Provided data Block Start
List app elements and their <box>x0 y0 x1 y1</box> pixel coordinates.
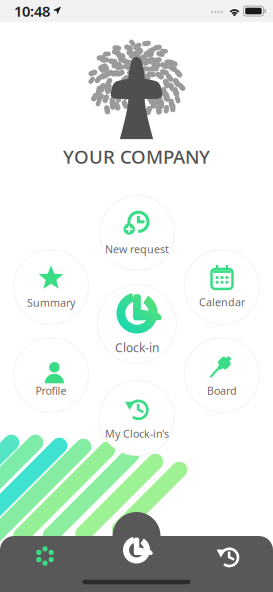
button[interactable]: Dashboard <box>17 535 73 577</box>
button[interactable]: Clock-in <box>97 284 177 364</box>
staticText: Summary <box>27 295 75 310</box>
staticText: Calendar <box>199 295 245 309</box>
button[interactable]: Calendar <box>184 249 260 325</box>
staticText: Board <box>207 383 237 398</box>
button[interactable]: Profile <box>13 337 89 413</box>
button[interactable]: Board <box>184 337 260 413</box>
staticText: Profile <box>36 383 66 398</box>
staticText: YOUR COMPANY <box>63 144 210 169</box>
button[interactable]: My Clock-in's <box>99 380 175 456</box>
staticText: My Clock-in's <box>105 426 169 441</box>
staticText: Clock-in <box>115 340 159 355</box>
button[interactable]: History <box>200 535 256 577</box>
button[interactable]: New request <box>99 195 175 271</box>
staticText: New request <box>105 242 169 256</box>
button[interactable]: Summary <box>13 249 89 325</box>
staticText: 10:48 <box>14 1 50 21</box>
button[interactable]: Clock in <box>108 527 164 573</box>
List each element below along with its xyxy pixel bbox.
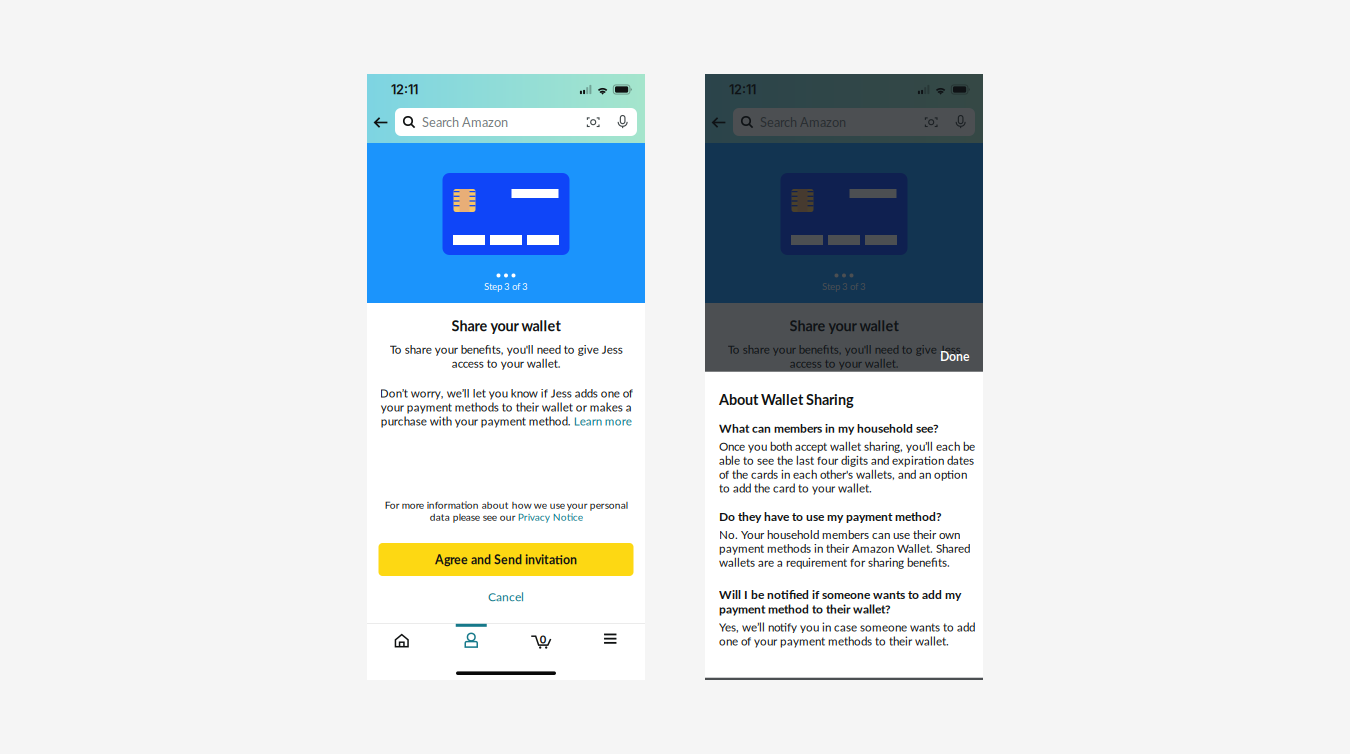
Provided data Block End
● Directions:
Every line above is to be repeated exactly, but no picture is to appear in the copy.

● Result:
List app elements and their <box>x0 y0 x1 y1</box> pixel coordinates.
button[interactable]: Dashboard <box>17 535 73 577</box>
button[interactable]: Clock-in <box>97 284 177 364</box>
staticText: Summary <box>27 295 75 310</box>
staticText: Calendar <box>199 295 245 309</box>
button[interactable]: Calendar <box>184 249 260 325</box>
staticText: Board <box>207 383 237 398</box>
button[interactable]: Profile <box>13 337 89 413</box>
button[interactable]: Board <box>184 337 260 413</box>
staticText: Profile <box>36 383 66 398</box>
staticText: YOUR COMPANY <box>63 144 210 169</box>
button[interactable]: My Clock-in's <box>99 380 175 456</box>
staticText: My Clock-in's <box>105 426 169 441</box>
staticText: Clock-in <box>115 340 159 355</box>
button[interactable]: History <box>200 535 256 577</box>
button[interactable]: New request <box>99 195 175 271</box>
staticText: New request <box>105 242 169 256</box>
button[interactable]: Summary <box>13 249 89 325</box>
staticText: 10:48 <box>14 1 50 21</box>
button[interactable]: Clock in <box>108 527 164 573</box>
List each element below along with its xyxy pixel bbox.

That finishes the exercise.